Different Die Casting Procedures You Can Consider For Your Project

One of the most common manufacturing processes you can rely on to cast metal products is die casting. It involves the introduction of molten metal into certain mould cavities at high pressure. So, if you need brass castings, steel castings or bronze castings, this technique will help you produce different metallic parts in bulk and at a fast rate. The pieces will only need minimal post-production machining, and they'll be ready for use.

Die casting offers a wide range of benefits such as high-quality parts, uniformity in the produced parts, the ability to create products of versatile designs (geometry, size or texture) and the more straightforward inclusion of features to the design. Here are some main die-casting techniques for you to consider.

Hot chamber

This die casting procedure, also known as gooseneck casting, is one of the popular techniques you can consider. It's often used for both zinc and magnesium casting production or other metals that have high fluidity and/or lower melting points. This procedure begins with the retraction of the piston to let molten metal plunge through the gooseneck into the die cavity.

Some outstanding benefits of hot chamber casting include reduced porosity, fast production, fewer design deficiencies (which minimises waste production) and longer lives for the die casts.

Cold chamber

If you would like to cast metals with a high melting point, consider the cold chamber technique. The metal gets liquefied at high temperatures in the furnace and transferred to a cold chamber to inject it into a die. To force more molten metal in the die cavity, extra material is used. So even if the molten metal shrinks, it will be compensated for, making it easier to get the right casting.

This method reduces corrosion and is ideal for metals that are too corrosive. If you want to make castings with aluminium or its alloys, go for cold chamber die casting.

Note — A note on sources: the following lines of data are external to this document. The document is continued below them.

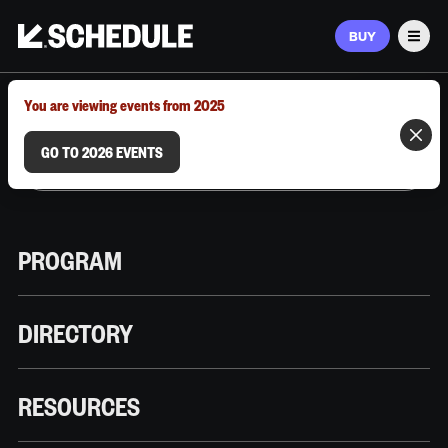
BUY
Men
MARCH 9–12, 2026 | AUSTIN, TX
You are viewing events from 2025
GO TO 2026 EVENTS
PROGRAM
DIRECTORY
RESOURCES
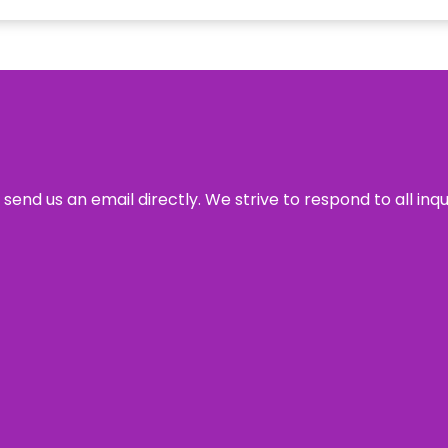
send us an email directly. We strive to respond to all inq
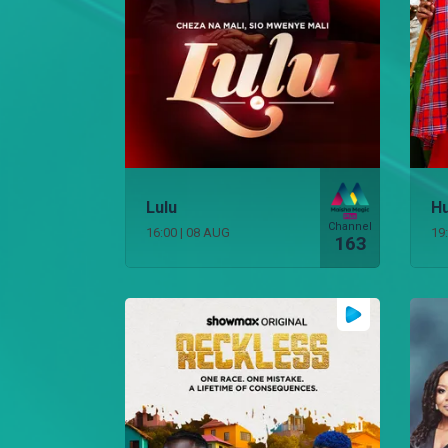
Lulu
Hu
Channel
16:00
|
08 AUG
19
163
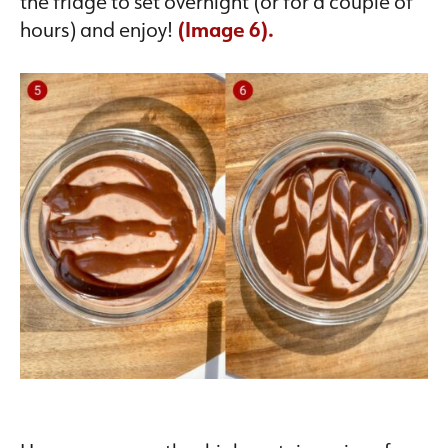
the fridge to set overnight (or for a couple of
hours) and enjoy!
(Image 6).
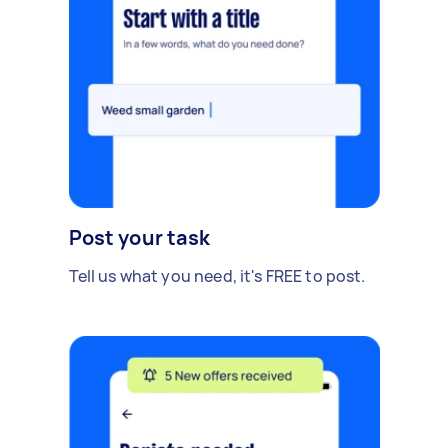
Post your task
Tell us what you need, it's FREE to post.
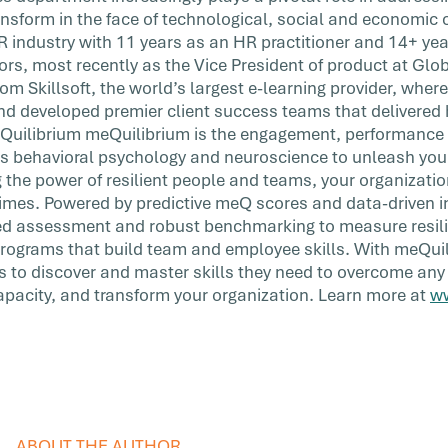
ransform in the face of technological, social and economic
R industry with 11 years as an HR practitioner and 14+ yea
rs, most recently as the Vice President of product at Glob
om Skillsoft, the world’s largest e-learning provider, where
nd developed premier client success teams that delivered h
eQuilibrium meQuilibrium is the engagement, performance
s behavioral psychology and neuroscience to unleash your 
g the power of resilient people and teams, your organizati
times. Powered by predictive meQ scores and data-driven in
ated assessment and robust benchmarking to measure resil
programs that build team and employee skills. With meQui
 to discover and master skills they need to overcome any
 capacity, and transform your organization. Learn more at
w
ABOUT THE AUTHOR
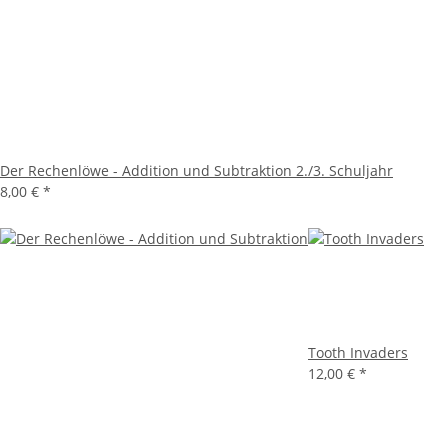
Der Rechenlöwe - Addition und Subtraktion 2./3. Schuljahr
8,00 €
*
Tooth Invaders
12,00 €
*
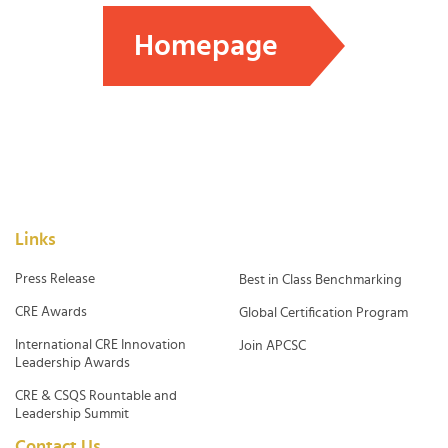
Homepage
Links
Press Release
Best in Class Benchmarking
CRE Awards
Global Certification Program
International CRE Innovation
Join APCSC
Leadership Awards
CRE & CSQS Rountable and
Leadership Summit
Contact Us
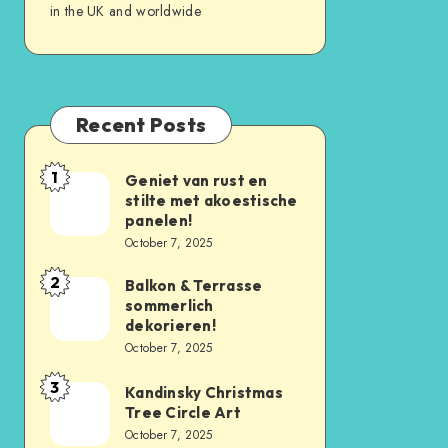
in the UK and worldwide
Recent Posts
1
Geniet van rust en
stilte met akoestische
panelen!
October 7, 2025
2
Balkon & Terrasse
sommerlich
dekorieren!
October 7, 2025
3
Kandinsky Christmas
Tree Circle Art
October 7, 2025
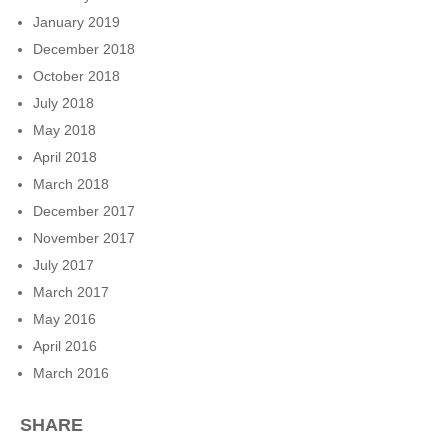
January 2019
December 2018
October 2018
July 2018
May 2018
April 2018
March 2018
December 2017
November 2017
July 2017
March 2017
May 2016
April 2016
March 2016
SHARE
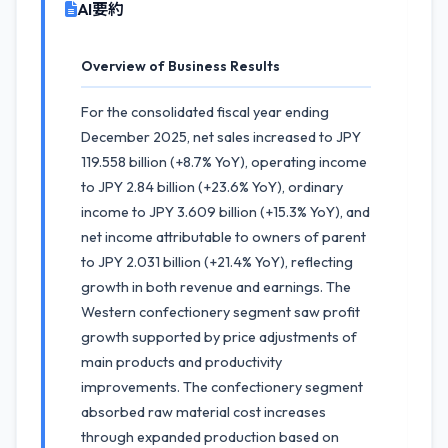
AI要約
Overview of Business Results
For the consolidated fiscal year ending
December 2025, net sales increased to JPY
119.558 billion (+8.7% YoY), operating income
to JPY 2.84 billion (+23.6% YoY), ordinary
income to JPY 3.609 billion (+15.3% YoY), and
net income attributable to owners of parent
to JPY 2.031 billion (+21.4% YoY), reflecting
growth in both revenue and earnings. The
Western confectionery segment saw profit
growth supported by price adjustments of
main products and productivity
improvements. The confectionery segment
absorbed raw material cost increases
through expanded production based on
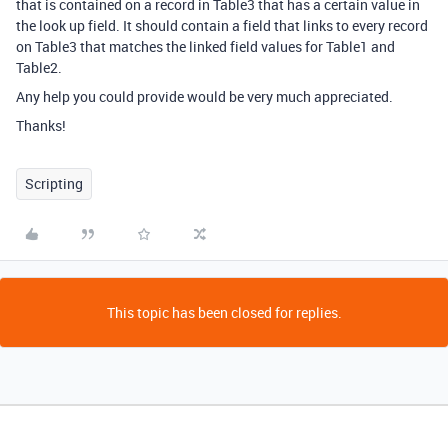
that is contained on a record in Table3 that has a certain value in
the look up field. It should contain a field that links to every record
on Table3 that matches the linked field values for Table1 and
Table2.
Any help you could provide would be very much appreciated.
Thanks!
Scripting
This topic has been closed for replies.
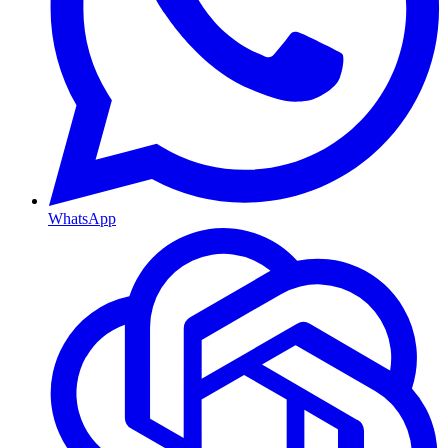
WhatsApp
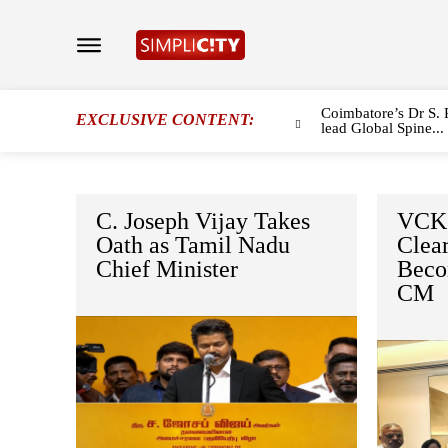
Coimbatore’s Dr S. 
EXCLUSIVE CONTENT:
lead Global Spine...
C. Joseph Vijay Takes
VCK 
Oath as Tamil Nadu
Clear
Chief Minister
Beco
CM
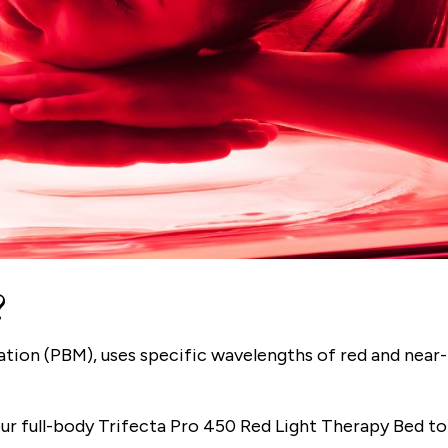
?
tion (PBM), uses specific wavelengths of red and near-
our full-body Trifecta Pro 450 Red Light Therapy Bed to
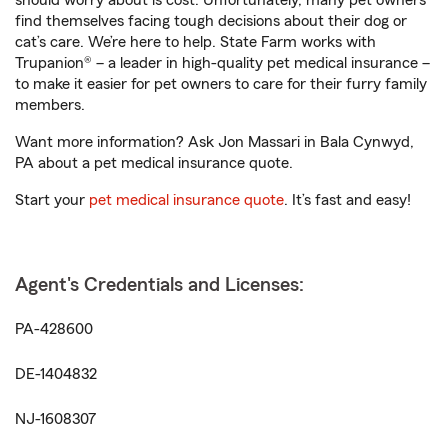
should worry about is cost. Unfortunately, many pet owners
find themselves facing tough decisions about their dog or
cat’s care. We’re here to help. State Farm works with
Trupanion® – a leader in high-quality pet medical insurance –
to make it easier for pet owners to care for their furry family
members.
Want more information? Ask Jon Massari in Bala Cynwyd,
PA about a pet medical insurance quote.
Start your
pet medical insurance quote
. It’s fast and easy!
Agent's Credentials and Licenses:
PA-428600
DE-1404832
NJ-1608307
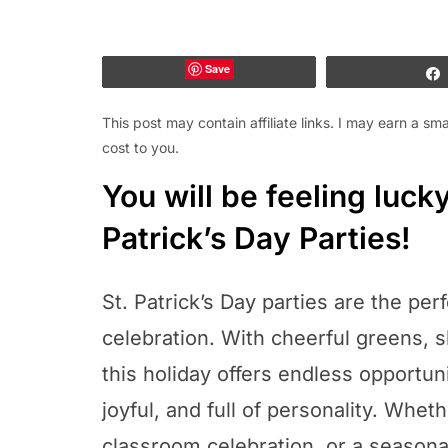
Save
This post may contain affiliate links. I may earn a s
cost to you.
You will be feeling luck
Patrick’s Day Parties!
St. Patrick’s Day parties are the perf
celebration. With cheerful greens, 
this holiday offers endless opportuni
joyful, and full of personality. Wheth
classroom celebration, or a seasona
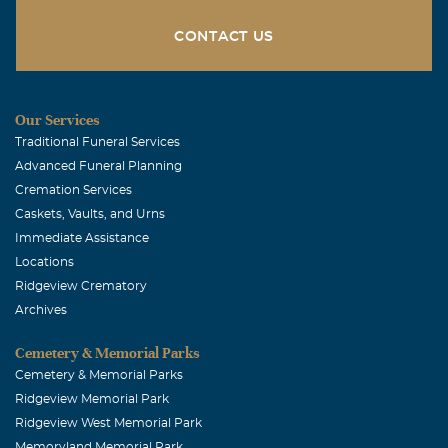
CONTACT US
Our Services
Traditional Funeral Services
Advanced Funeral Planning
Cremation Services
Caskets, Vaults, and Urns
Immediate Assistance
Locations
Ridgeview Crematory
Archives
Cemetery & Memorial Parks
Cemetery & Memorial Parks
Ridgeview Memorial Park
Ridgeview West Memorial Park
Memoryland Memorial Park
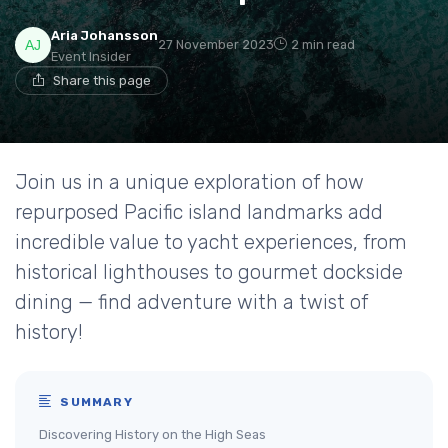
Aria Johansson
27 November 2023
2 min read
Event Insider
Share this page
Join us in a unique exploration of how
repurposed Pacific island landmarks add
incredible value to yacht experiences, from
historical lighthouses to gourmet dockside
dining — find adventure with a twist of
history!
SUMMARY
Discovering History on the High Seas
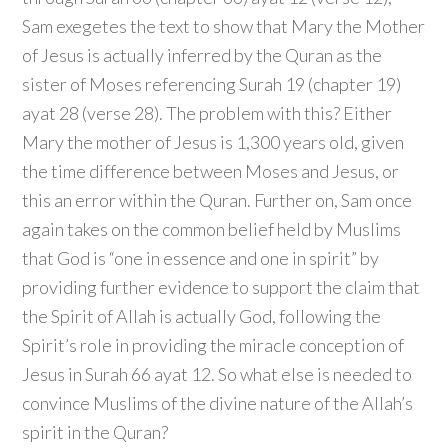
Sam exegetes the text to show that Mary the Mother
of Jesus is actually inferred by the Quran as the
sister of Moses referencing Surah 19 (chapter 19)
ayat 28 (verse 28). The problem with this? Either
Mary the mother of Jesus is 1,300 years old, given
the time difference between Moses and Jesus, or
this an error within the Quran. Further on, Sam once
again takes on the common belief held by Muslims
that God is “one in essence and one in spirit” by
providing further evidence to support the claim that
the Spirit of Allah is actually God, following the
Spirit’s role in providing the miracle conception of
Jesus in Surah 66 ayat 12. So what else is needed to
convince Muslims of the divine nature of the Allah’s
spirit in the Quran?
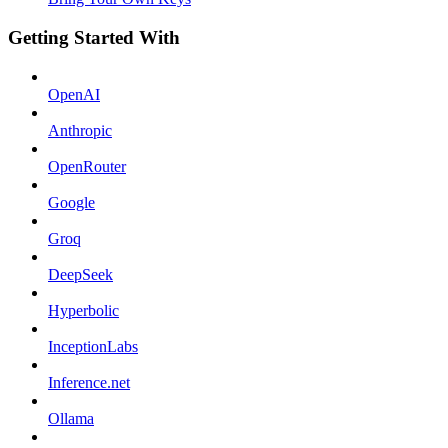
Getting Started With
OpenAI
Anthropic
OpenRouter
Google
Groq
DeepSeek
Hyperbolic
InceptionLabs
Inference.net
Ollama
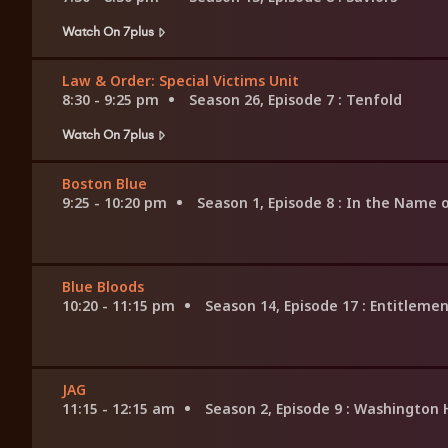
Watch On 7plus
Law & Order: Special Victims Unit
8:30 - 9:25 pm
Season 26, Episode 7
: Tenfold
Watch On 7plus
Boston Blue
9:25 - 10:20 pm
Season 1, Episode 8
: In the Name o
Blue Bloods
10:20 - 11:15 pm
Season 14, Episode 17
: Entitleme
JAG
11:15 - 12:15 am
Season 2, Episode 9
: Washington 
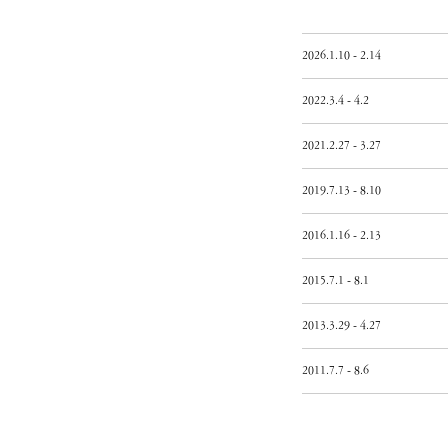
2026.1.10 - 2.14
2022.3.4 - 4.2
2021.2.27 - 3.27
2019.7.13 - 8.10
2016.1.16 - 2.13
2015.7.1 - 8.1
2013.3.29 - 4.27
2011.7.7 - 8.6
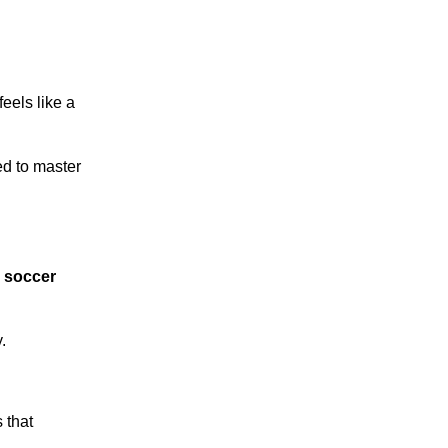
feels like a
ed to master
y
soccer
.
 that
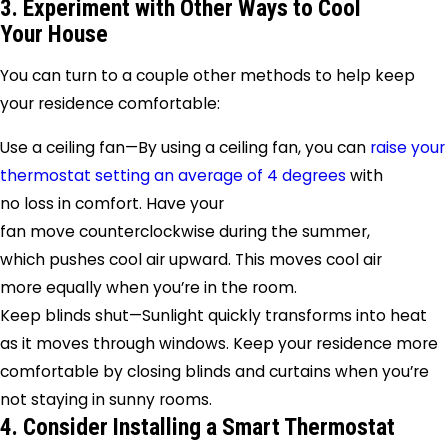
3. Experiment with Other Ways to Cool
Your House
You can turn to a couple other methods to help keep
your residence comfortable:
Use a ceiling fan—By using a ceiling fan, you can
raise your
thermostat setting an average of 4 degrees
with
no loss in comfort. Have your
fan move counterclockwise during the summer,
which pushes cool air upward. This moves cool air
more equally when you’re in the room.
Keep blinds shut—Sunlight quickly transforms into heat
as it moves through windows. Keep your residence more
comfortable by closing blinds and curtains when you’re
not staying in sunny rooms.
4. Consider Installing a Smart Thermostat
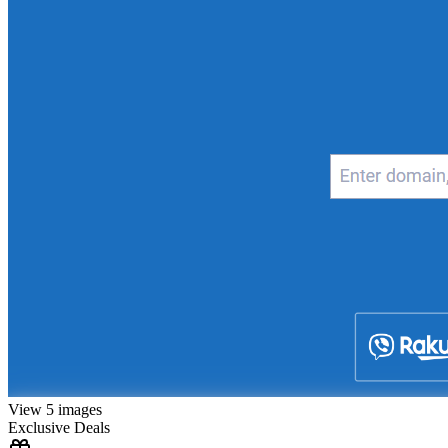
View 5 images
Exclusive Deals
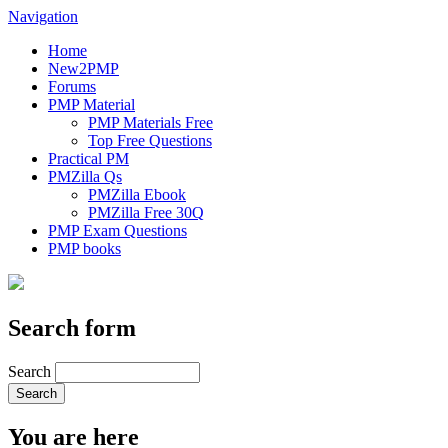
Navigation
Home
New2PMP
Forums
PMP Material
PMP Materials Free
Top Free Questions
Practical PM
PMZilla Qs
PMZilla Ebook
PMZilla Free 30Q
PMP Exam Questions
PMP books
Search form
Search
You are here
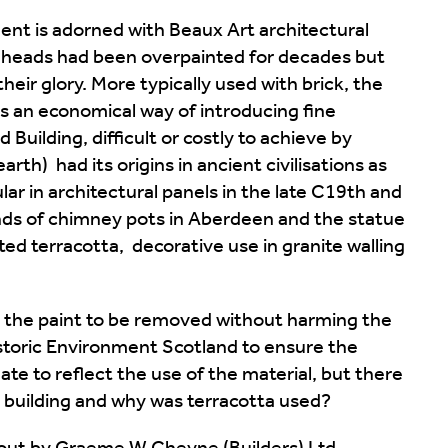
ent is adorned with Beaux Art architectural
 heads had been overpainted for decades but
their glory. More typically used with brick, the
 an economical way of introducing fine
 Building, difficult or costly to achieve by
arth) had its origins in ancient civilisations as
ar in architectural panels in the late C19th and
nds of chimney pots in Aberdeen and the statue
ed terracotta, decorative use in granite walling
d the paint to be removed without harming the
istoric Environment Scotland to ensure the
ate to reflect the use of the material, but there
building and why was terracotta used?
d out by Graeme W Cheyne (Builders) Ltd,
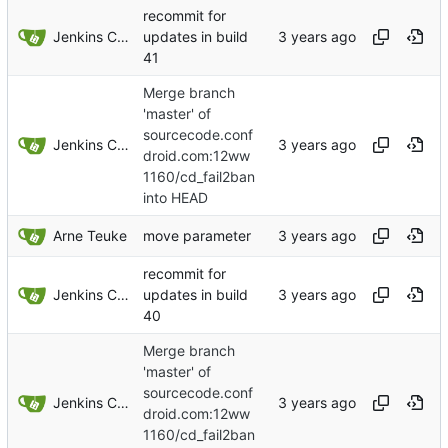
recommit for
Jenkins ConfDroid
updates in build
41
Merge branch
'master' of
sourcecode.conf
Jenkins ConfDroid
droid.com:12ww
1160/cd_fail2ban
into HEAD
Arne Teuke
move parameter
recommit for
Jenkins ConfDroid
updates in build
40
Merge branch
'master' of
sourcecode.conf
Jenkins ConfDroid
droid.com:12ww
1160/cd_fail2ban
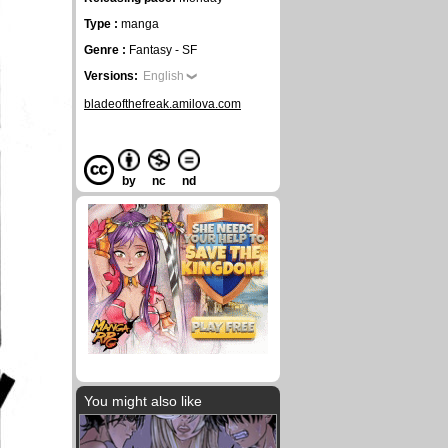
Type :
manga
Genre :
Fantasy - SF
Versions:
English
bladeofthefreak.amilova.com
by
nc
nd
You might also like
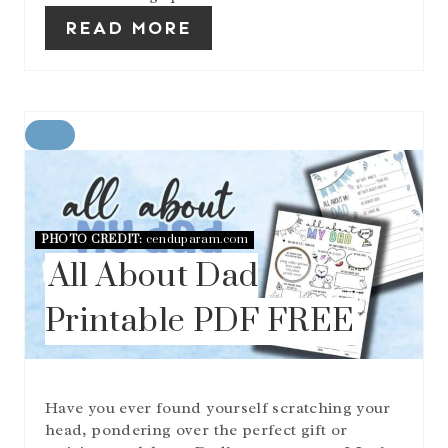
READ MORE
C
R
E
A
T
E
PHOTO CREDIT:
cenduparam.com
P
All About Dad
I
N
Printable PDF FREE
T
E
R
E
S
Have you ever found yourself scratching your
T
head, pondering over the perfect gift or
P
I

Squeeze die casting is a variation that was designed as a reliable method for casting alloys and low-fluidity metals. Here, the melted metallic substance is filled in an open die and then squeezed. This forces it to the recessed section of the moulding. The procedure is mostly used to reinforce fibre, so if the fluidity of metal is low, consider this technique.

Before you assign a die casting project, consider selecting the most suitable method for your needs. Your service provider should explain the techniques in detail as well if you need clarification.